Saved data entries:
•••••
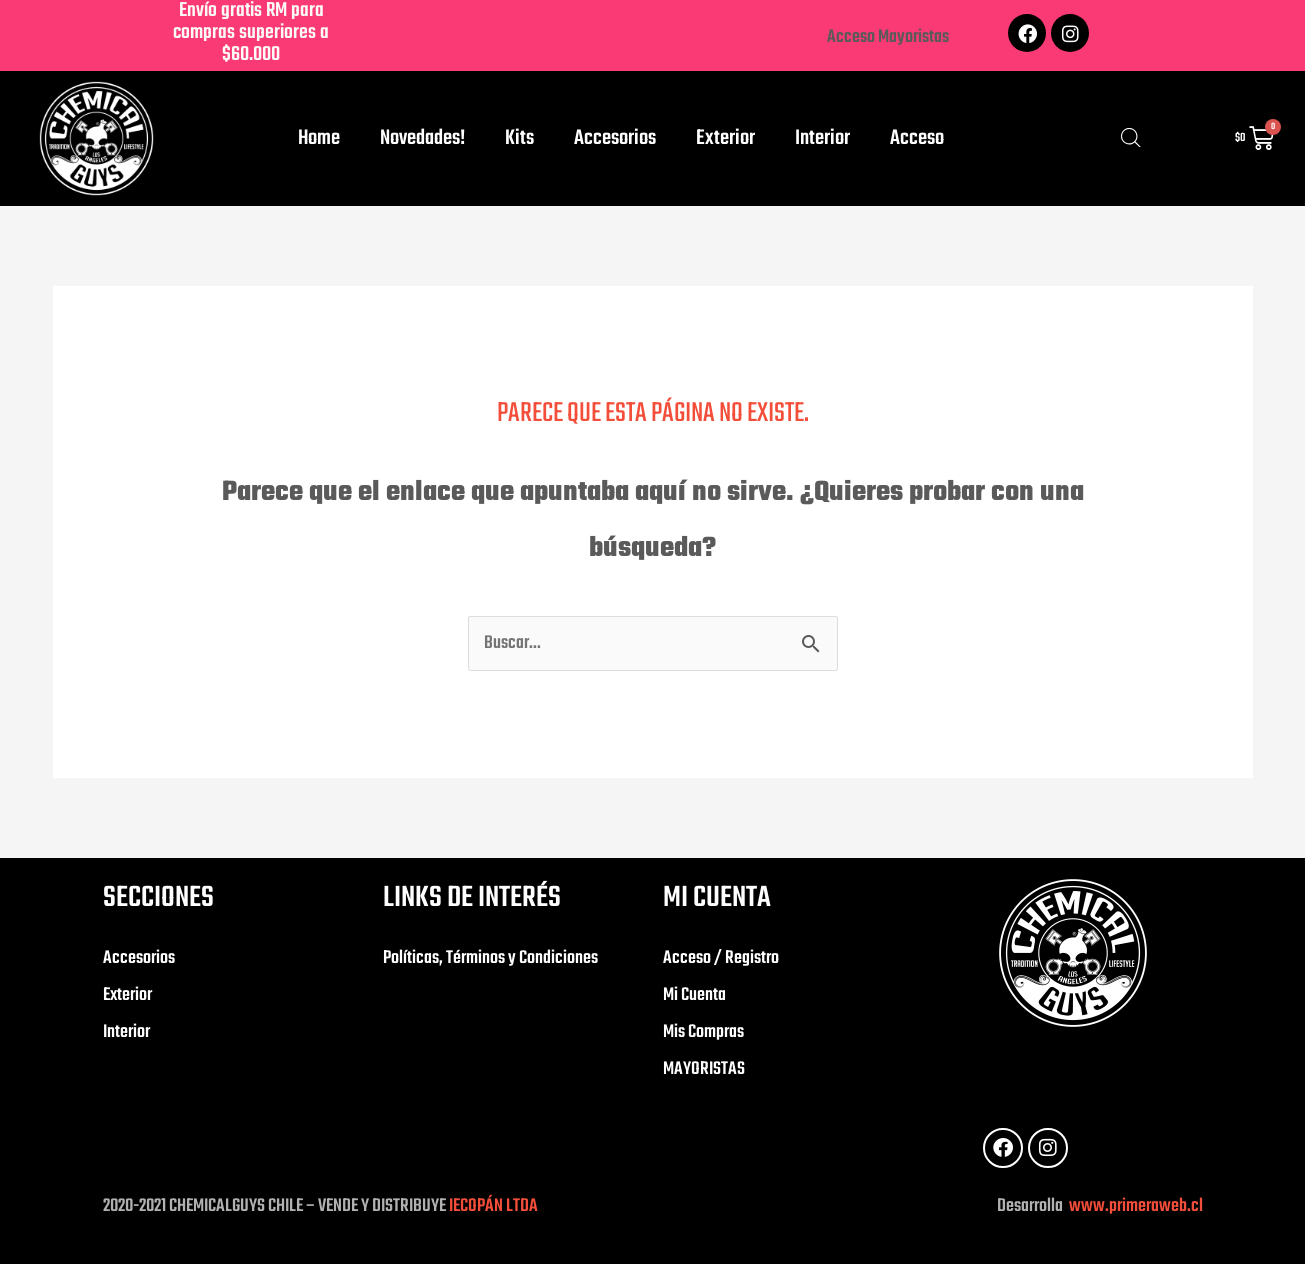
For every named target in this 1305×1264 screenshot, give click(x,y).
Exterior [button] (725, 138)
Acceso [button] (917, 138)
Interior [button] (822, 138)
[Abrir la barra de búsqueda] (1131, 139)
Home (319, 138)
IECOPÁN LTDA (493, 1206)
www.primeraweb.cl (1134, 1206)
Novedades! (422, 138)
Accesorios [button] (615, 138)
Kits (519, 138)
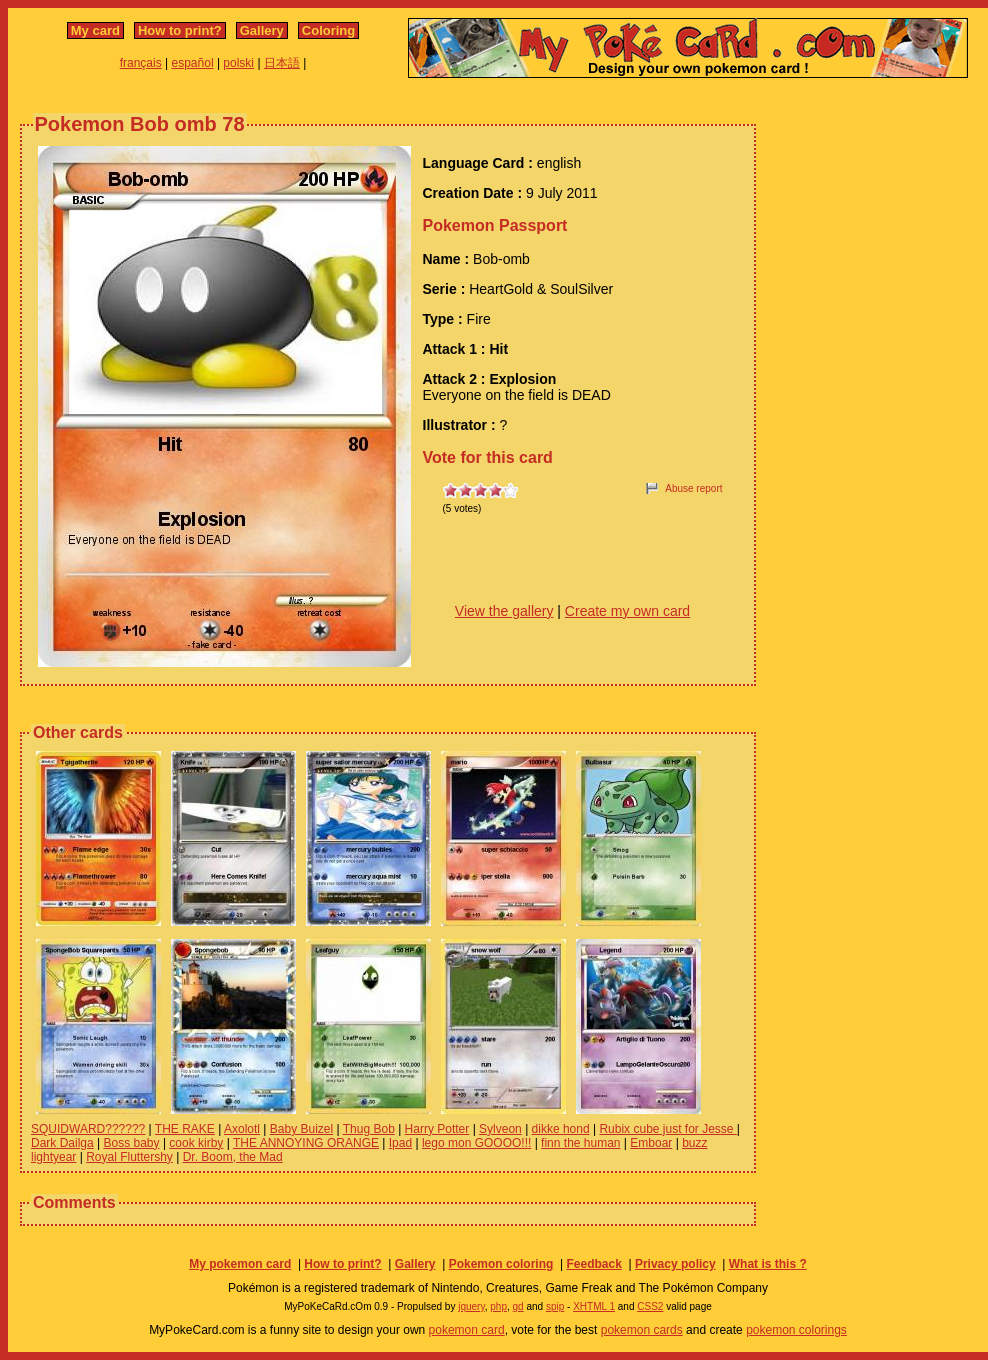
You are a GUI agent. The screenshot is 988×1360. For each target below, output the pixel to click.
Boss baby (132, 1143)
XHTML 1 (594, 1306)
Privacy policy (675, 1264)
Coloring (328, 30)
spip (555, 1306)
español (193, 63)
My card (95, 30)
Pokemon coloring (501, 1264)
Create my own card (627, 611)
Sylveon (500, 1129)
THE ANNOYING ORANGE (306, 1143)
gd (518, 1306)
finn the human (580, 1143)
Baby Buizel (301, 1129)
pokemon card (467, 1330)
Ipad (400, 1143)
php (498, 1306)
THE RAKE (185, 1129)
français (141, 63)
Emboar (651, 1143)
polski (238, 63)
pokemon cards (642, 1330)
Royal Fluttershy (129, 1157)
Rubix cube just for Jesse (667, 1129)
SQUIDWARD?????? (88, 1129)
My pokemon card (240, 1264)
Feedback (593, 1264)
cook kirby (196, 1143)
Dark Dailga (62, 1143)
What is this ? (768, 1264)
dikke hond (561, 1129)
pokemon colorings (796, 1330)
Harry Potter (437, 1129)
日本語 (282, 63)
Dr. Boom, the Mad (233, 1157)
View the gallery (504, 611)
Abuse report (693, 488)
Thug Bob (369, 1129)
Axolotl (242, 1129)
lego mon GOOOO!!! (476, 1143)
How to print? (180, 30)
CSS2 (650, 1306)
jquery (471, 1306)
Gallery (262, 30)
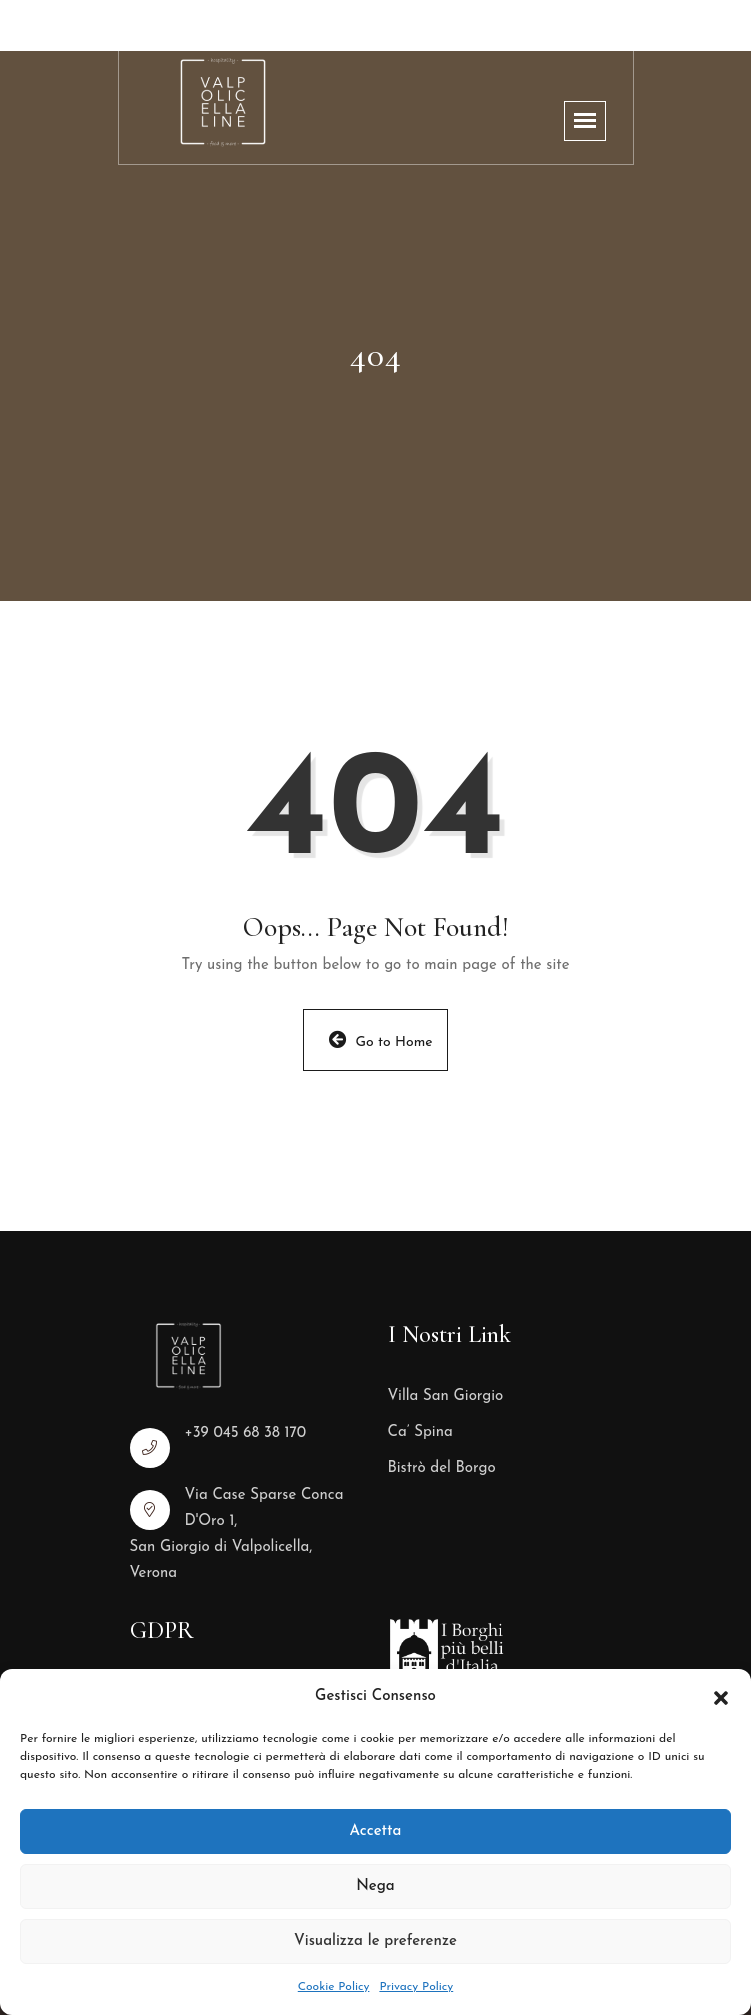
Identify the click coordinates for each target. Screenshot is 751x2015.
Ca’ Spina (420, 1432)
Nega (375, 1886)
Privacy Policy (416, 1987)
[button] (721, 1697)
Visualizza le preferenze (375, 1941)
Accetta (376, 1831)
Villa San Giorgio (446, 1396)
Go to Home (381, 1040)
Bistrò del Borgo (442, 1468)
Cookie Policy (334, 1987)
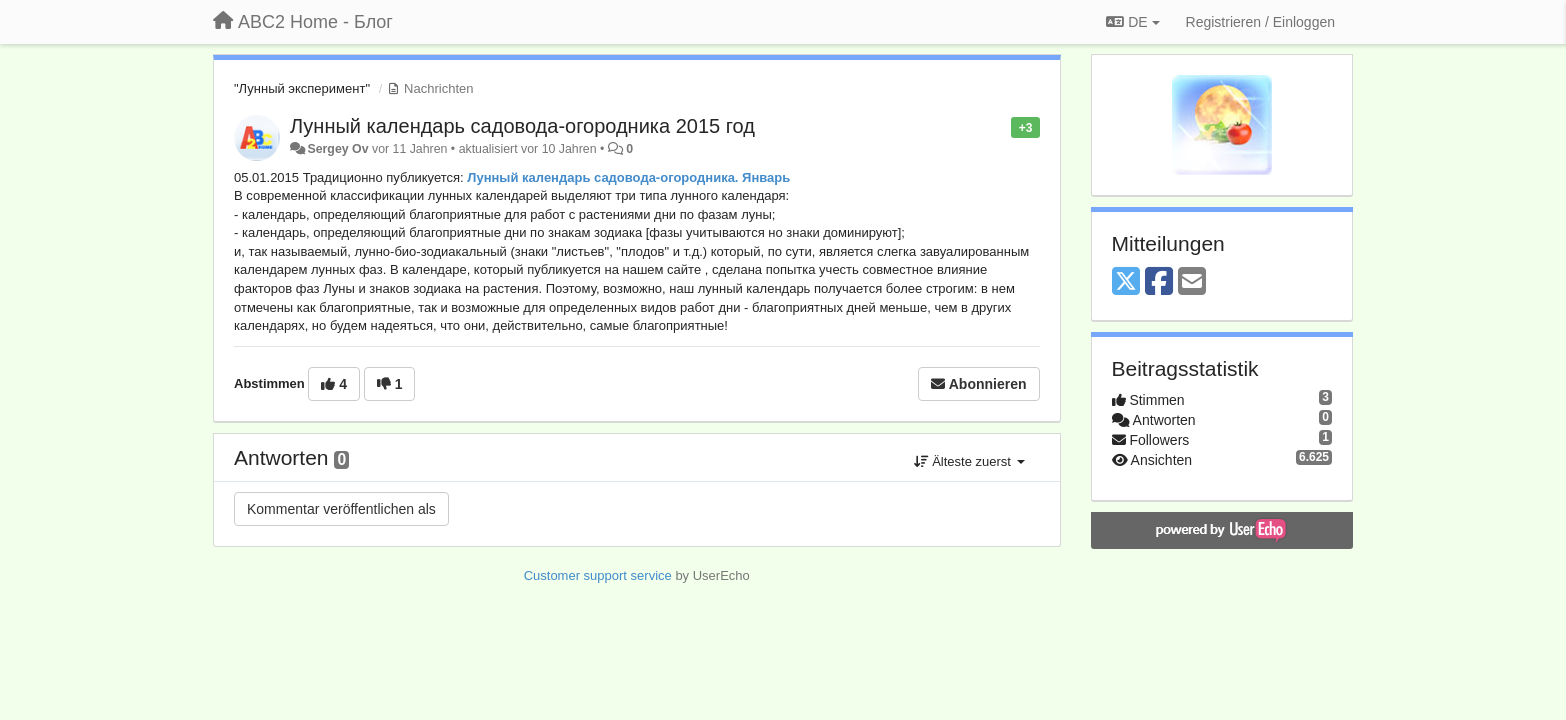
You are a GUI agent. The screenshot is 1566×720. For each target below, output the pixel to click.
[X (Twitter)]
•••••
WHAT TO WORK ON: For the word "pixel", find all matching lines in the entries above and copy them out.

ANSWER SPACE:
You are a GUI agent. The screenshot is 988×1360. For each target below, output the pixel to click.
You are a GUI agent. The screenshot is 1566×720. For each target below, output the pixel to click.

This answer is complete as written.